### Problem statement
Your task is to retype, exactly and with nothing else, every line from the one containing "of nose procedures. These nostril reshaping" to the end of the listing.

### Task inputs

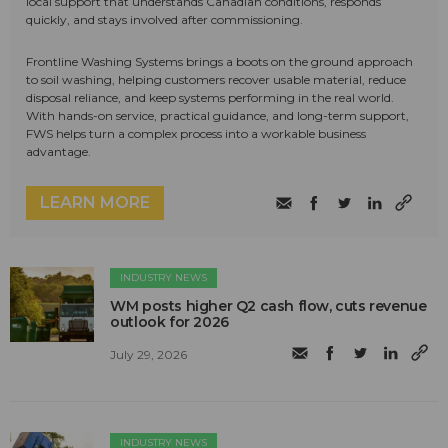
local support that understands Canadian conditions, responds
quickly, and stays involved after commissioning.
Frontline Washing Systems brings a boots on the ground approach
to soil washing, helping customers recover usable material, reduce
disposal reliance, and keep systems performing in the real world.
With hands-on service, practical guidance, and long-term support,
FWS helps turn a complex process into a workable business
advantage.
LEARN MORE
INDUSTRY NEWS
WM posts higher Q2 cash flow, cuts revenue
outlook for 2026
July 29, 2026
INDUSTRY NEWS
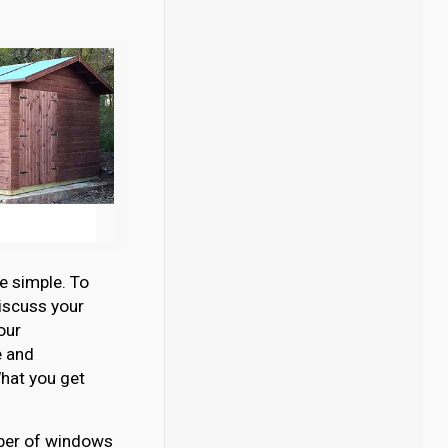
e simple. To
discuss your
our
e and
hat you get
umber of windows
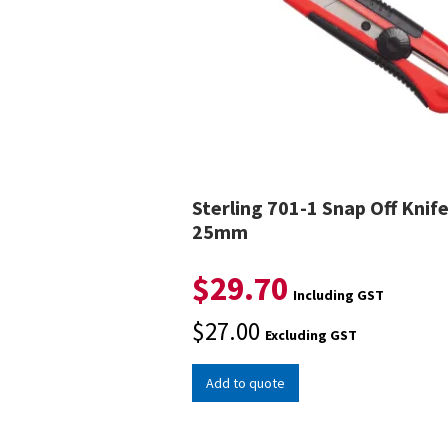
Sterling 701-1 Snap Off Knif
25mm
$
29.70
Including GST
$
27.00
Excluding GST
Add to quote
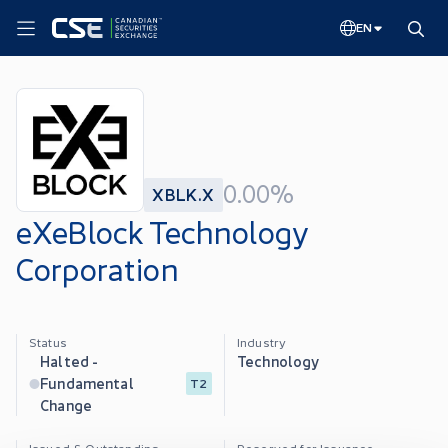
EN
0.00%
XBLK.X
eXeBlock Technology
Corporation
Status
Industry
Halted -
Technology
Fundamental
T2
Change
Issued & Outstanding
Reserved for Issuance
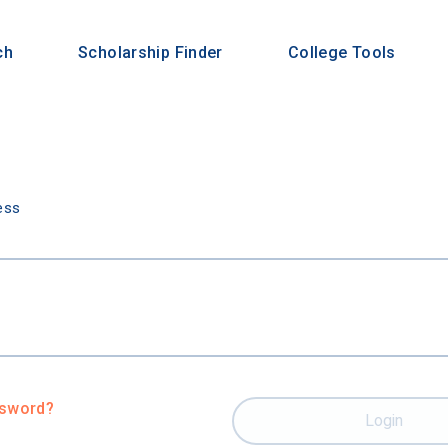
ch
Scholarship Finder
College Tools
n
ess
ssword?
Login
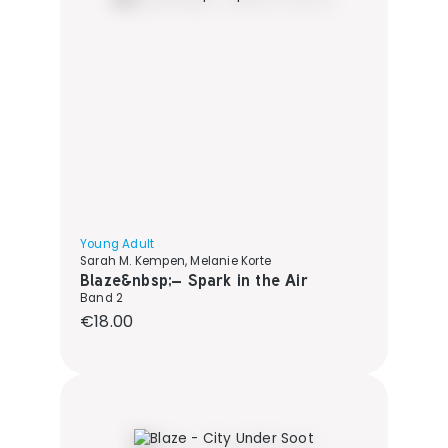
Young Adult
Sarah M. Kempen, Melanie Korte
Blaze&nbsp;– Spark in the Air
Band 2
Regular price:
€18.00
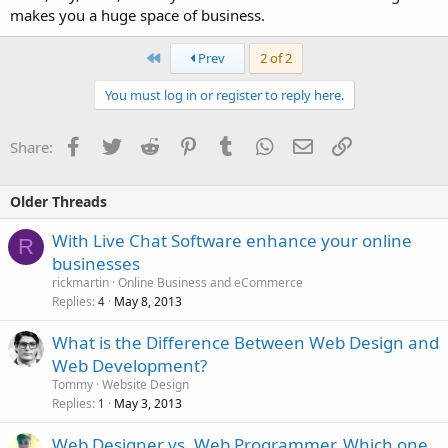
makes you a huge space of business.
First
Prev
2 of 2
You must log in or register to reply here.
Facebook
Twitter
Reddit
Pinterest
Tumblr
WhatsApp
Email
Link
Share:
Older Threads
With Live Chat Software enhance your online
R
businesses
rickmartin
Online Business and eCommerce
Replies
May 8, 2013
4
What is the Difference Between Web Design and
Web Development?
Tommy
Website Design
Replies
May 3, 2013
1
Web Designer vs. Web Programmer, Which one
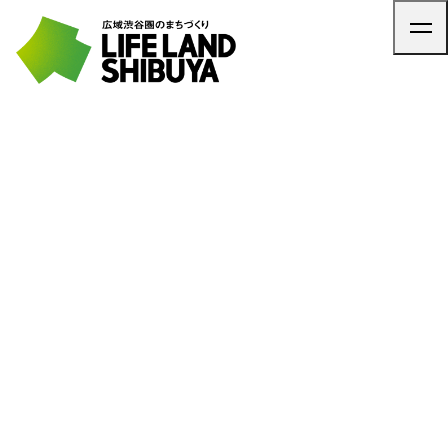
TOP
ARTICLE
NEWS
CONTACT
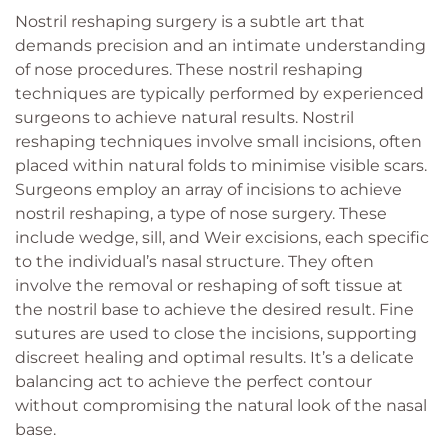
Nostril reshaping surgery is a subtle art that
demands precision and an intimate understanding
of nose procedures. These nostril reshaping
techniques are typically performed by experienced
surgeons to achieve natural results. Nostril
reshaping techniques involve small incisions, often
placed within natural folds to minimise visible scars.
Surgeons employ an array of incisions to achieve
nostril reshaping, a type of nose surgery. These
include wedge, sill, and Weir excisions, each specific
to the individual’s nasal structure. They often
involve the removal or reshaping of soft tissue at
the nostril base to achieve the desired result. Fine
sutures are used to close the incisions, supporting
discreet healing and optimal results. It’s a delicate
balancing act to achieve the perfect contour
without compromising the natural look of the nasal
base.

### Answer to this task
of nose procedures. These nostril reshaping
techniques are typically performed by experienced
surgeons to achieve natural results. Nostril
reshaping techniques involve small incisions, often
placed within natural folds to minimise visible scars.
Surgeons employ an array of incisions to achieve
nostril reshaping, a type of nose surgery. These
include wedge, sill, and Weir excisions, each specific
to the individual’s nasal structure. They often
involve the removal or reshaping of soft tissue at
the nostril base to achieve the desired result. Fine
sutures are used to close the incisions, supporting
discreet healing and optimal results. It’s a delicate
balancing act to achieve the perfect contour
without compromising the natural look of the nasal
base.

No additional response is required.